From his humble roots, Usagi (Jonathan Raggett) who one may have neglected to mention is a rabbit, goes on to become a protégé to the older though not necessarily wiser Sensai (Dai Tabuchi). Not so much his mentee as his slave, Usagi comes to resent his master, so much so that one day, despite himself, he defeats him in battle.
We see Usagi and his childhood friends Mariko (Haruka Kuroda) and Kenichi (Siu Hun Li) as they evolve from playmates to playdates, from friends to foes. Anime is appreciated because unlike much 2-D animation, it isn’t afraid of addressing adult themes, nor consequently does it wrap children in cotton-wool for longer than it perhaps should. It is admirable and desirable to protect a child’s innocence but not for so long that they can no longer deal with the too often harsh realities of life. However perhaps it is a little lenient to classify this somewhat violent production, its Samurai theme in particular, as suitable for ages 7+.

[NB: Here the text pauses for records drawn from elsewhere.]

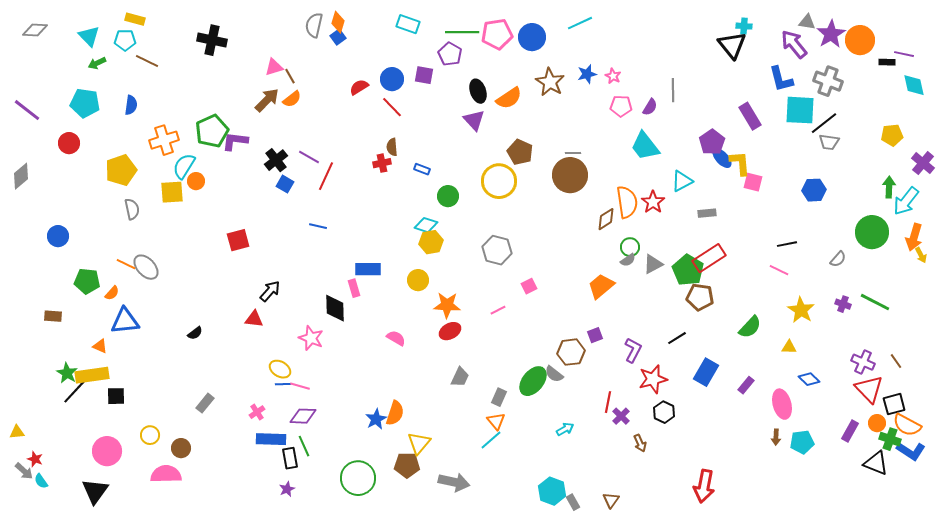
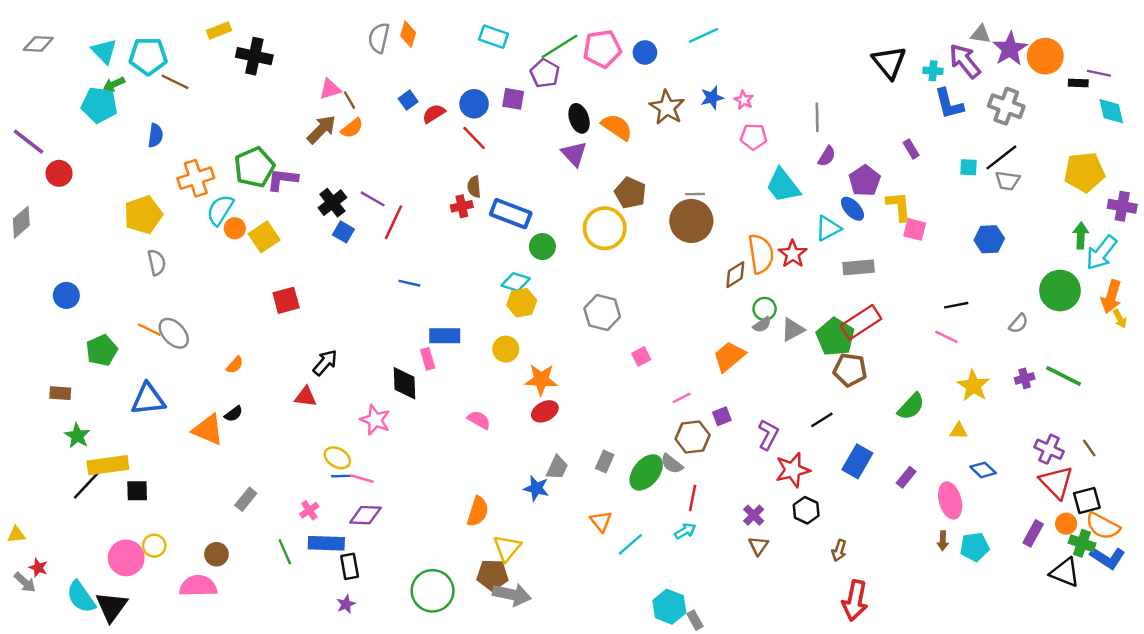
yellow rectangle: (135, 19) -> (219, 31), moved, turned -36
cyan cross: (744, 26) -> (933, 71), moved
green line: (462, 32) -> (560, 46), turned -32
blue square: (338, 37) -> (408, 100), moved
blue circle: (532, 37) -> (645, 52), size x0.7
cyan pentagon: (125, 40) -> (148, 56), size x1.4
orange semicircle: (509, 98) -> (617, 127), turned -112
cyan pentagon: (85, 103) -> (99, 105), moved
purple semicircle: (650, 107) -> (827, 156), moved
cyan square: (800, 110) -> (968, 167), moved, size x0.5
purple rectangle: (750, 116) -> (911, 149), size x0.6
yellow pentagon: (892, 135) -> (1084, 172), size x1.5
red circle: (69, 143) -> (59, 173), moved
blue ellipse: (722, 158) -> (852, 209), moved
purple cross: (923, 163) -> (1122, 206), turned -30
blue rectangle: (422, 169) -> (511, 214), size x2.0
yellow square: (172, 192) -> (264, 237), moved, turned -30
gray rectangle: (707, 213) -> (859, 267), size x1.4
blue line: (318, 226) -> (409, 283), moved
green pentagon: (87, 281) -> (102, 350), turned -30
orange semicircle: (112, 293) -> (235, 365), moved
purple cross: (843, 304) -> (1025, 378), turned -35
pink line: (498, 310) -> (682, 398), moved
orange triangle: (100, 346) -> (208, 430), moved, size x1.8
green star: (67, 373) -> (77, 436), moved
gray rectangle: (499, 397) -> (605, 461), moved
red line: (608, 402) -> (693, 498), moved
blue star: (376, 419) -> (536, 488), moved, turned -30
yellow circle: (150, 435) -> (154, 546), moved
cyan line: (491, 440) -> (630, 544), moved
brown arrow: (640, 443) -> (839, 551), moved, turned 42
green line: (304, 446) -> (285, 552), moved
cyan semicircle: (41, 481) -> (81, 597), moved, size x1.8
gray arrow: (454, 482) -> (512, 594), moved
brown triangle: (611, 500) -> (758, 546), moved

One assumed with a running time of 90 minutes, it would have a half way interval. Perhaps because of its young audience it didn’t, because once they stopped paying attention, they wouldn’t return. After all it was overly script heavy and visually mediocre for a show expected to sustain an entire family for an hour and a halfwithout a respite.
For those children with the attention span to see it through, some longer than the adults, a fable emerged. It showed that old friendships die hard, and that for some, more than accolade or glory, they really are worth fighting for. The story, and the moral to be garnered from it, is worth its salt but certainly a much shorter running time and more varied visuals are necessary. To its credit, the music was authentic and non-obtrusive composed by Joji Hirota, a native of Japan.
Challenging it must have been to adapt such a comic book for the stage, but bravely the creative team gave it a shot. However, it may have been better executed outside of the festive season, with an older target audience, shorter running time and much more enticing set and costume design.